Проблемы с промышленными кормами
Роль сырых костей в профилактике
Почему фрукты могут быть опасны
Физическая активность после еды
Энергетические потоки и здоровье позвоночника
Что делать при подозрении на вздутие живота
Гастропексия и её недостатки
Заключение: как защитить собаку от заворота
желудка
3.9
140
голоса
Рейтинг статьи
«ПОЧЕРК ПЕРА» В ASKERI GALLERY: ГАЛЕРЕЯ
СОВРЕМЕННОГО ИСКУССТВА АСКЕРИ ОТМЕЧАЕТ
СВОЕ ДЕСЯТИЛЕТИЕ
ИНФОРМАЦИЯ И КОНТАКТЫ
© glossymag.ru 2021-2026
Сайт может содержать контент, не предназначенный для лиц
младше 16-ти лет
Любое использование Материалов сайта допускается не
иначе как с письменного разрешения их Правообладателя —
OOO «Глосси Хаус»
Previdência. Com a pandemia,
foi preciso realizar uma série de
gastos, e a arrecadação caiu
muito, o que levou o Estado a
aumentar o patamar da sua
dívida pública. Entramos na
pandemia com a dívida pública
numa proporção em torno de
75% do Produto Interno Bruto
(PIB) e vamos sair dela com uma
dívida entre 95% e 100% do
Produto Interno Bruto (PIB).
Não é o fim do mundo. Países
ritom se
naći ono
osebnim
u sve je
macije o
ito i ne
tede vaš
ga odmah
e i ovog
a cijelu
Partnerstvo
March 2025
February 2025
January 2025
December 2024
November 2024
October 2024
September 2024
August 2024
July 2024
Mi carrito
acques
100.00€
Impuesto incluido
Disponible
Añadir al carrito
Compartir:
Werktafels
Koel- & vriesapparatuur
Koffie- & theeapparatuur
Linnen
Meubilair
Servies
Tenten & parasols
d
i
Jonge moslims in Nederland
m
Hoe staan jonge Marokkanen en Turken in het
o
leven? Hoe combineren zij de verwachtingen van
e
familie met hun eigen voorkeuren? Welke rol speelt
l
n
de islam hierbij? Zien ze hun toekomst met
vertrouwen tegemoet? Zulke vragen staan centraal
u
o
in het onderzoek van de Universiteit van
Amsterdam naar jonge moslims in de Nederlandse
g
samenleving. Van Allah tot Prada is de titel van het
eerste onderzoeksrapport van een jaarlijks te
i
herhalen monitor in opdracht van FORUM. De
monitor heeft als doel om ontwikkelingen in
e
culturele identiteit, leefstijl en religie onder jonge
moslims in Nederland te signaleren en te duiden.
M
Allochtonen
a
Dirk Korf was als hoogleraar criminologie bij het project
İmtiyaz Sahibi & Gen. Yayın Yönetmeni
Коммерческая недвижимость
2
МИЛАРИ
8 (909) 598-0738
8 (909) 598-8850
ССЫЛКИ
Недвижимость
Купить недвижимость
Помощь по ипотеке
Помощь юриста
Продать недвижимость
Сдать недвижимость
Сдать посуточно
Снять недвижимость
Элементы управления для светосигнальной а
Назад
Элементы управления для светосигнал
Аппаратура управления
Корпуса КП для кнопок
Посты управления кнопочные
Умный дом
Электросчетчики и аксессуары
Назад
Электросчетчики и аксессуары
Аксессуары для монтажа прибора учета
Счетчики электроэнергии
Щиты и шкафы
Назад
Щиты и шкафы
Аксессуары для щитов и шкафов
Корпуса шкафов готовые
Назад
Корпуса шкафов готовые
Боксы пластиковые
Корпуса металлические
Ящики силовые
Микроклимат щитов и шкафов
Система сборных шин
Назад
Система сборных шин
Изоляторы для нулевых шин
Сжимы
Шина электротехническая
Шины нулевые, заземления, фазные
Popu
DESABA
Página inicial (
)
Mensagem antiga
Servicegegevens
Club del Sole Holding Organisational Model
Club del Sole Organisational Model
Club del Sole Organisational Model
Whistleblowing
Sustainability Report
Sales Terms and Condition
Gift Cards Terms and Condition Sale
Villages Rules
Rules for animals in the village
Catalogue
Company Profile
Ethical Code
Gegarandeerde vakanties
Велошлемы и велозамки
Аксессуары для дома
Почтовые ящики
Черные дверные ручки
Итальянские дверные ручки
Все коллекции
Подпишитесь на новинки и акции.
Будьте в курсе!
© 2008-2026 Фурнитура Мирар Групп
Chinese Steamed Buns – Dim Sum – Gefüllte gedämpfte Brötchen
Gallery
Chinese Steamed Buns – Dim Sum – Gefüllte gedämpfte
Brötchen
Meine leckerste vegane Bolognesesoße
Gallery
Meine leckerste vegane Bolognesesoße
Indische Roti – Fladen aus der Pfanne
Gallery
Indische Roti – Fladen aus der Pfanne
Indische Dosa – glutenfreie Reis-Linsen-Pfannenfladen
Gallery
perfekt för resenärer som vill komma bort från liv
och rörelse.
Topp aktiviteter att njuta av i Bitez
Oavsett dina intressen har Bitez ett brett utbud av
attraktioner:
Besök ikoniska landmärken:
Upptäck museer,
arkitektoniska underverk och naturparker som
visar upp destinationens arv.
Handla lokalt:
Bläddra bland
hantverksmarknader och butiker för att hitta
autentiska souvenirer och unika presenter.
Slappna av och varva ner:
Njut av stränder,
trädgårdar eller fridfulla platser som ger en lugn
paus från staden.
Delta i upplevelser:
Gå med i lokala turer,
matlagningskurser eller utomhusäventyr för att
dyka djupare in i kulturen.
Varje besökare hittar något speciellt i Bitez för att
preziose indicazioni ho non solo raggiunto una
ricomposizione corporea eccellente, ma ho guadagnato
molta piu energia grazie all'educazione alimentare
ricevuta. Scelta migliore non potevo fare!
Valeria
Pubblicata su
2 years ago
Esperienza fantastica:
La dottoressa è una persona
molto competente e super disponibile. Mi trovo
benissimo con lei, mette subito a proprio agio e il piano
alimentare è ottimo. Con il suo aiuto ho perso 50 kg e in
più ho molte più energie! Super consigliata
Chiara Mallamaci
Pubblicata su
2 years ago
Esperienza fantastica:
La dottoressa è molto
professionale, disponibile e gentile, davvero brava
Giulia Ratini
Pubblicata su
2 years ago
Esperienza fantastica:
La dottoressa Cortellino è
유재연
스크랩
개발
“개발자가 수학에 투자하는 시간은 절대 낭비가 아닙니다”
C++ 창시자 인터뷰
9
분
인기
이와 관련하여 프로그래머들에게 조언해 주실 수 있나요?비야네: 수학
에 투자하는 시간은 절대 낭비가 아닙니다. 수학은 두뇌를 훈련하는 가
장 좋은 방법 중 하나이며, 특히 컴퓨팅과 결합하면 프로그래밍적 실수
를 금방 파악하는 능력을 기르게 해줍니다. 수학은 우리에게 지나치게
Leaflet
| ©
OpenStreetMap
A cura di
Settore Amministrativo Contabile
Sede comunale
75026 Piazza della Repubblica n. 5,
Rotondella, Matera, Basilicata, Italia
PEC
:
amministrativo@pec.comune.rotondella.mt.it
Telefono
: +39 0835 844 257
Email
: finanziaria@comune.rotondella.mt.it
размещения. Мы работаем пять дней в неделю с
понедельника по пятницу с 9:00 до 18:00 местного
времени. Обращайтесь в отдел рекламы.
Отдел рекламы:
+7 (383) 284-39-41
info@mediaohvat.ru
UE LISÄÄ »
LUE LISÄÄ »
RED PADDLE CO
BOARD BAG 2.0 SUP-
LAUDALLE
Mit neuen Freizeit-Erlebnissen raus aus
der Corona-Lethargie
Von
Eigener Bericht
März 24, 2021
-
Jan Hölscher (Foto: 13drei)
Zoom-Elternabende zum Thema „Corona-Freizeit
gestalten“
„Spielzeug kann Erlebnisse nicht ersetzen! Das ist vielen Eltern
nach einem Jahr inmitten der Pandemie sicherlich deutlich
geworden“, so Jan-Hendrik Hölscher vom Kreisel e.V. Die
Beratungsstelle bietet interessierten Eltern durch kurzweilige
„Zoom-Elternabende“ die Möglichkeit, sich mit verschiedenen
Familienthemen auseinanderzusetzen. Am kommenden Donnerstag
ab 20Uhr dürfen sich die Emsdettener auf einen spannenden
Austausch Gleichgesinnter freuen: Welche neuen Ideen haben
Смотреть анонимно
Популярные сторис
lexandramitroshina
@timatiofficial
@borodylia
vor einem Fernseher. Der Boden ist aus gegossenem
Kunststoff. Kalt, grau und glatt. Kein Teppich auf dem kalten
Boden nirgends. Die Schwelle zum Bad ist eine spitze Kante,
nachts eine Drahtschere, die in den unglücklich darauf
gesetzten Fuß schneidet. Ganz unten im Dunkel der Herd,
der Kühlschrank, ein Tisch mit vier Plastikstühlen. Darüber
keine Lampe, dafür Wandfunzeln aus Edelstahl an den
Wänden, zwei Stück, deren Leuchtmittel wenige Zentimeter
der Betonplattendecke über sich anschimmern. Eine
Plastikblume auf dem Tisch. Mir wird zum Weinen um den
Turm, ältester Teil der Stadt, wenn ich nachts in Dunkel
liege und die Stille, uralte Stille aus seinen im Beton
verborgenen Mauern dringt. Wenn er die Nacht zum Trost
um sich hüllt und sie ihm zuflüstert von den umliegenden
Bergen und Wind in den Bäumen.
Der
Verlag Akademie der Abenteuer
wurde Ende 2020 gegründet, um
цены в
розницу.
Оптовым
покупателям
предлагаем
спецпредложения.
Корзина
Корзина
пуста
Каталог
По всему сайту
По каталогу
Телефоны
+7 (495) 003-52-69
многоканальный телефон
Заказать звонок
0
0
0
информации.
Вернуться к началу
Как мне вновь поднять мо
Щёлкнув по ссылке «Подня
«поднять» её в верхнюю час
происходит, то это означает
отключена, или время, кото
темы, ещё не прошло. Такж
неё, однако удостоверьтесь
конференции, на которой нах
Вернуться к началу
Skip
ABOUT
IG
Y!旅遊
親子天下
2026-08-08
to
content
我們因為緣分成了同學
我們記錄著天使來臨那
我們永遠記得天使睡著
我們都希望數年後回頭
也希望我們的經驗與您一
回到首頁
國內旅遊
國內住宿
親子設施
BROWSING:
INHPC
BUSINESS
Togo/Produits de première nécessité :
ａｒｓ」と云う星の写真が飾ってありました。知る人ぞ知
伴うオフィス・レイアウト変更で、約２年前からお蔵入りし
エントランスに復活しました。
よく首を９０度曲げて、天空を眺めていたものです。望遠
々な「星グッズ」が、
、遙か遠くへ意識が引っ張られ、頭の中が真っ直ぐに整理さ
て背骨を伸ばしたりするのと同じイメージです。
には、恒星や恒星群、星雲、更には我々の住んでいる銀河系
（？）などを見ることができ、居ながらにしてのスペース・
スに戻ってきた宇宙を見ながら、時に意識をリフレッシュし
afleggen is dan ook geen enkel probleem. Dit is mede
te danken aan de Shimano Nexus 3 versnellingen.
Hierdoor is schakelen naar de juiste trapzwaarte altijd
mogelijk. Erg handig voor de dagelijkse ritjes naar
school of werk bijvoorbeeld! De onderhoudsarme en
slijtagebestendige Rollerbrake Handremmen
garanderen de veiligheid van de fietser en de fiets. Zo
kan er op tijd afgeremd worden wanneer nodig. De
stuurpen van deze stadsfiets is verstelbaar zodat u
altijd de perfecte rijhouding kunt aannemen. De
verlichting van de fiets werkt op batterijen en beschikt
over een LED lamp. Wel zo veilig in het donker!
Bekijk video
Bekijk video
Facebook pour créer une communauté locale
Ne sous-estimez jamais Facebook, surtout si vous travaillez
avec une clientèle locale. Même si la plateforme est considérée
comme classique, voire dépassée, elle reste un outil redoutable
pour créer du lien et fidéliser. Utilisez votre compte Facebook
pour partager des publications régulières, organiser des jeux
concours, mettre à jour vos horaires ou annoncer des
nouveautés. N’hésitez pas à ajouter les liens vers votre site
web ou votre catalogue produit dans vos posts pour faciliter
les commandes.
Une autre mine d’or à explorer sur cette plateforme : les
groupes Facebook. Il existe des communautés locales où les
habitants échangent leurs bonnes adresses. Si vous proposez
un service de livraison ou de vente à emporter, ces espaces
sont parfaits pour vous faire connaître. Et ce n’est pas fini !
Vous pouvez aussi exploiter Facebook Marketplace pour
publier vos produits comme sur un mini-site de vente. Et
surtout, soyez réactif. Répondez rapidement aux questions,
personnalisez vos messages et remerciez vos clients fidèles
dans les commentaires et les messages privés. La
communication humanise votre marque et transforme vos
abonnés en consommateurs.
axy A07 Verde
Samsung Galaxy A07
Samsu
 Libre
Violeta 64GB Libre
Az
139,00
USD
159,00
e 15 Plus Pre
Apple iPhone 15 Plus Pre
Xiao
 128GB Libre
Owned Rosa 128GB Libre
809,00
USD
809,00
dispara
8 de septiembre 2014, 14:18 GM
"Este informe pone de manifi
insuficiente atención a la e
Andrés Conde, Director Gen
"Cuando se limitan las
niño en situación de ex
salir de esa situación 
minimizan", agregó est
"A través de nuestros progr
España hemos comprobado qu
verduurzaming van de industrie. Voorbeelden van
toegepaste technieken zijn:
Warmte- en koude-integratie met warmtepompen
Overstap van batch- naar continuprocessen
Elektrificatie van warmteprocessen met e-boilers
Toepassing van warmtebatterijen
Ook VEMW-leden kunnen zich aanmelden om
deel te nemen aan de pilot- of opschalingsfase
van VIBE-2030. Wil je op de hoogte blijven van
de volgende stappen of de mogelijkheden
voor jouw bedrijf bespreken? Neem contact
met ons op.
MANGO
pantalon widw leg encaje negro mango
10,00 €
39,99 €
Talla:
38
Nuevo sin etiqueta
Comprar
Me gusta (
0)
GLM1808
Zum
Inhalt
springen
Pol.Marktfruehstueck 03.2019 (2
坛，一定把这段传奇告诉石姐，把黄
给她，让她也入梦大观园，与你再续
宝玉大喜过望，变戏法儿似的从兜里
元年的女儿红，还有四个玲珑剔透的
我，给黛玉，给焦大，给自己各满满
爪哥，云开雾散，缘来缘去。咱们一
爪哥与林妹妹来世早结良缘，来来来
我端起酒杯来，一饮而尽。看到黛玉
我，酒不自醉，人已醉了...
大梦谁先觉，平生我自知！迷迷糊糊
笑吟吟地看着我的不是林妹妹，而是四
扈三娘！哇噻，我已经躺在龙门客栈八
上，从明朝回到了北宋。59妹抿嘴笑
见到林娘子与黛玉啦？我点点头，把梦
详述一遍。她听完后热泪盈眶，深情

┄┄┄┄┄┄┄┄┄┄

• [Exercise brief] Set down exactly the lines from the opening line of the material through the line in which "СВОЕ ДЕСЯТИЛЕТИЕ" occurs, both included, and no other lines.

• [Result of the task]
Проблемы с промышленными кормами
Роль сырых костей в профилактике
Почему фрукты могут быть опасны
Физическая активность после еды
Энергетические потоки и здоровье позвоночника
Что делать при подозрении на вздутие живота
Гастропексия и её недостатки
Заключение: как защитить собаку от заворота
желудка
3.9
140
голоса
Рейтинг статьи
«ПОЧЕРК ПЕРА» В ASKERI GALLERY: ГАЛЕРЕЯ
СОВРЕМЕННОГО ИСКУССТВА АСКЕРИ ОТМЕЧАЕТ
СВОЕ ДЕСЯТИЛЕТИЕ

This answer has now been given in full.